Vasquez, assis sur un quartier de roche, réfléchissait à tout ce qui s’était passé la veille. Il regardait si le courant n’entraînait pas les corps de ses infortunés camarades… Non, le jusant avait déjà fait son œuvre, et ils étaient engloutis dans les profondeurs de la mer !

La situation lui apparaissait dans toute son effrayante réalité. Que pouvait-il faire ? rien… rien, sinon d’attendre le retour du Santa-Fé. Mais il s’en fallait de deux longs mois encore que l’aviso se montrât à l’ouvert de la baie d’Elgor. En admettant que Vasquez n’eût pas été découvert auparavant, comment lui serait-il possible de pourvoir à sa nourriture ?… Un abri, il le trouverait toujours à l’intérieur de quelque grotte de la falaise, et, d’ailleurs, la belle saison devait se prolonger au moins jusqu’à l’époque de la relève. Mais, si on eût été en plein hiver, Vasquez n’aurait pu résister à ces abaissements de température qui font tomber le thermomètre à trente et quarante degrés au-dessous de zéro. Il serait mort de froid avant même de mourir de faim.

Tout d’abord, Vasquez se mit à la recherche d’un abri. Le logement avait certainement appris aux pirates que le service du phare était confié à trois gardiens. Sans aucun doute, ils voudraient à tout prix se défaire du troisième qui leur avait échappé, et ils ne tarderaient pas à le chercher aux alentours du cap San Juan.

Toute son énergie était revenue à Vasquez. Le désespoir n’avait pas prise sur ce caractère fortement trempé.

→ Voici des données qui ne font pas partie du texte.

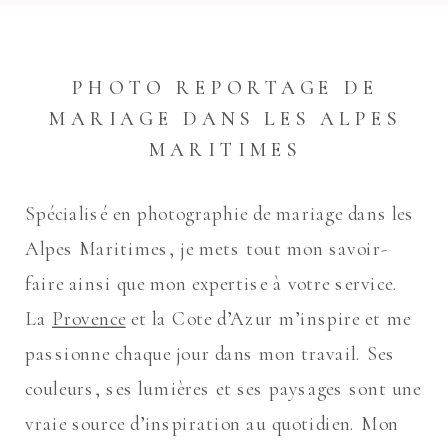
PHOTO REPORTAGE DE
MARIAGE DANS LES ALPES
MARITIMES
Spécialisé en photographie de mariage dans les
Alpes Maritimes, je mets tout mon savoir-
faire ainsi que mon expertise à votre service.
La
Provence
et la Cote d’Azur m’inspire et me
passionne chaque jour dans mon travail. Ses
couleurs, ses lumières et ses paysages sont une
vraie source d’inspiration au quotidien. Mon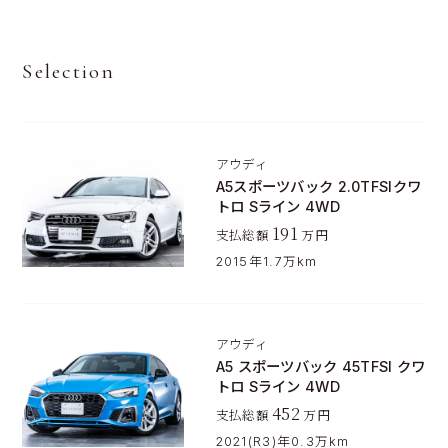
Selection
アウディ
A5スポーツバック 2.0TFSIクワ
トロ Sライン 4WD
191
支払総額
万円
2015年
1.7万km
アウディ
A5 スポーツバック 45TFSI クワ
トロ Sライン 4WD
452
支払総額
万円
2021(R3)年
0.3万km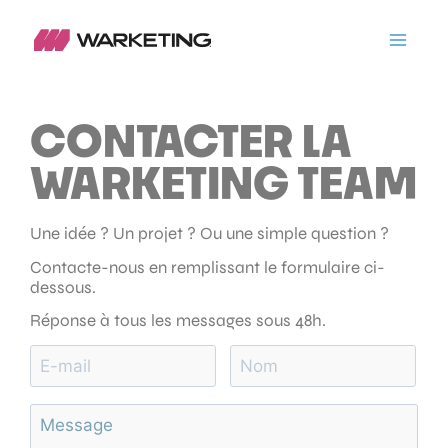
CONTACTER LA
WARKETING TEAM
Une idée ? Un projet ? Ou une simple question ?
Contacte-nous en remplissant le formulaire ci-
dessous.
Réponse à tous les messages sous 48h.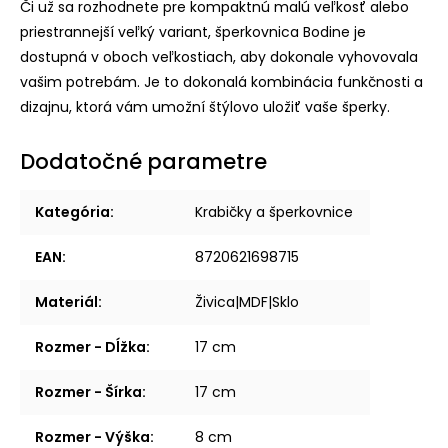
Či už sa rozhodnete pre kompaktnú malú veľkosť alebo
priestrannejší veľký variant, šperkovnica Bodine je
dostupná v oboch veľkostiach, aby dokonale vyhovovala
vašim potrebám. Je to dokonalá kombinácia funkčnosti a
dizajnu, ktorá vám umožní štýlovo uložiť vaše šperky.
Dodatočné parametre
Kategória
:
Krabičky a šperkovnice
EAN
:
8720621698715
Materiál
:
Živica|MDF|Sklo
Rozmer - Dĺžka
:
17 cm
Rozmer - Šírka
:
17 cm
Rozmer - Výška
:
8 cm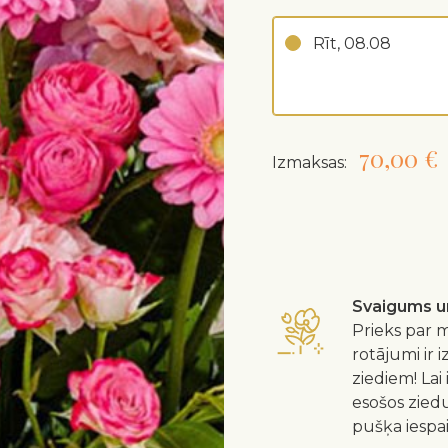
Rīt, 08.08
70,00 €
Izmaksas:
Svaigums un
Prieks par m
rotājumi ir 
ziediem! Lai
esošos zied
pušķa iespa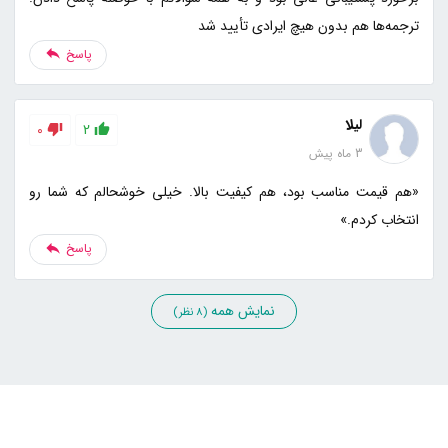
ترجمه‌ها هم بدون هیچ ایرادی تأیید شد
پاسخ
لیلا
0
2
3 ماه پیش
«هم قیمت مناسب بود، هم کیفیت بالا. خیلی خوشحالم که شما رو
انتخاب کردم.»
پاسخ
نمایش همه
(8 نظر)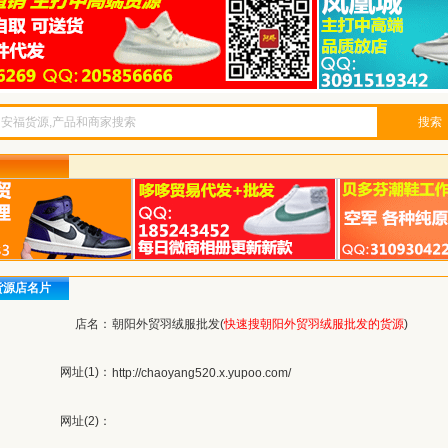
搜索
货源店名片
店名：
朝阳外贸羽绒服批发(
快速搜朝阳外贸羽绒服批发的货源
)
网址(1)：
http://chaoyang520.x.yupoo.com/
网址(2)：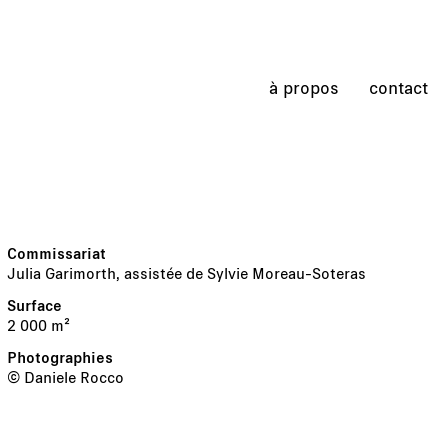
à propos
contact
Julia Garimorth, assistée de Sylvie Moreau-Soteras
2 000 m²
© Daniele Rocco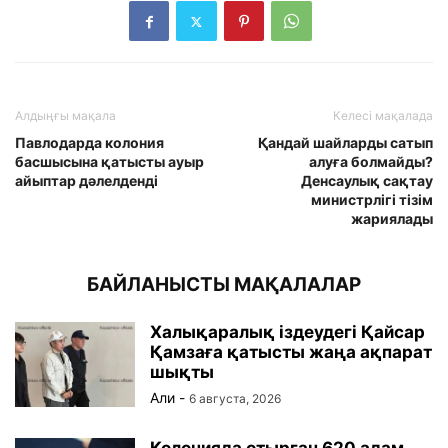
Алдыңғы мақала
Келесі мақалада
Павлодарда колония
Қандай шайларды сатып
басшысына қатысты ауыр
алуға болмайды?
айыптар дәлелденді
Денсаулық сақтау
министрлігі тізім
жариялады
БАЙЛАНЫСТЫ МАҚАЛАЛАР
Халықаралық іздеудегі Қайсар
Қамзаға қатысты жаңа ақпарат
шықты
Али
-
6 августа, 2026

Après quelques recherches, il finit par découvrir un évidement étroit d’orifice, d’une profondeur de dix pieds, d’une largeur de cinq à six, près de l’angle que la falaise faisait avec la grève du cap San Juan. Un sable fin en couvrait le sol, qui restait hors d’atteinte des plus hautes marées, et qui ne recevait pas de plein fouet les vents du large. Vasquez s’introduisit dans cette cavité où il déposa les quelques objets emportés du logement, ainsi que le peu de provisions contenu dans son sac. Quant à l’eau douce, un petit rio, alimenté par la fonte des neiges et qui coulait au pied de la falaise vers la baie, l’assurait contre les besoins de la soif.

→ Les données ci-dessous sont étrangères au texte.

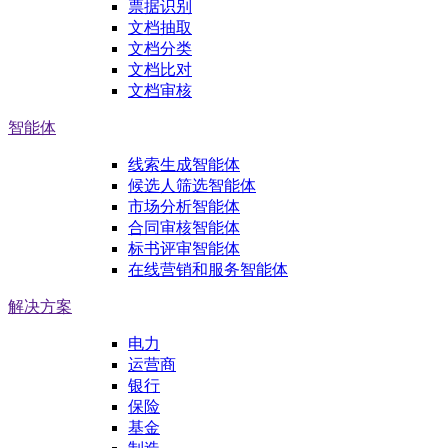
票据识别
文档抽取
文档分类
文档比对
文档审核
智能体
线索生成智能体
候选人筛选智能体
市场分析智能体
合同审核智能体
标书评审智能体
在线营销和服务智能体
解决方案
电力
运营商
银行
保险
基金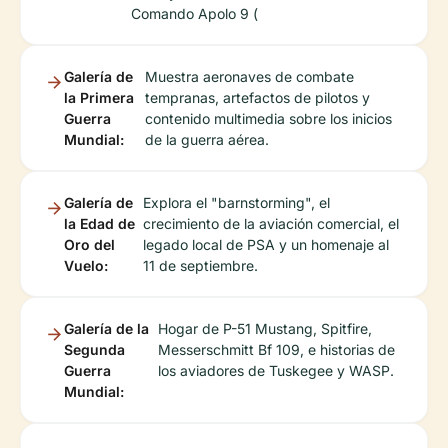
Comando Apolo 9 (
Galería de
Muestra aeronaves de combate
la Primera
tempranas, artefactos de pilotos y
Guerra
contenido multimedia sobre los inicios
Mundial:
de la guerra aérea.
Galería de
Explora el "barnstorming", el
la Edad de
crecimiento de la aviación comercial, el
Oro del
legado local de PSA y un homenaje al
Vuelo:
11 de septiembre.
Galería de la
Hogar de P-51 Mustang, Spitfire,
Segunda
Messerschmitt Bf 109, e historias de
Guerra
los aviadores de Tuskegee y WASP.
Mundial: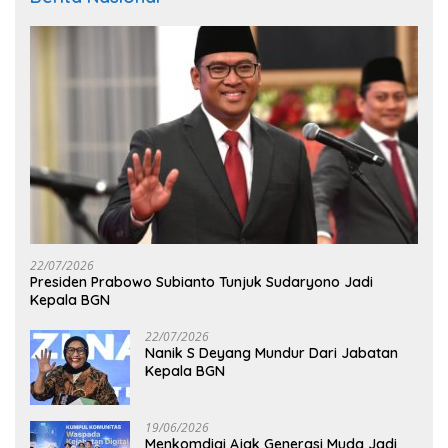
22/07/2026
Presiden Prabowo Subianto Tunjuk Sudaryono Jadi
Kepala BGN
22/07/2026
Nanik S Deyang Mundur Dari Jabatan
Kepala BGN
19/06/2026
Menkomdigi Ajak Generasi Muda Jadi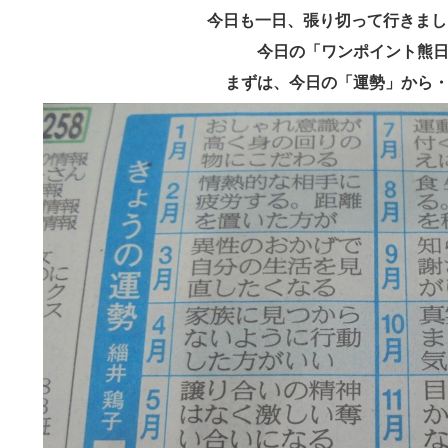
今日も一日、張り切って行きま
今日の「ワンポイント熊
まずは、今日の「運勢」から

Vasquez apaisa sa faim avec du biscuit et un morceau de corn-beef. Comme il se disposait à sortir pour se désaltérer, il entendit un bruit à faible distance, et s’arrêta.

« Ce sont eux », se dit-il.

Se couchant près de la paroi, de manière à voir sans être vu, il regarda dans la direction de la baie.

Un canot, monté par quatre hommes, descendait le courant. Deux nageaient à l’avant.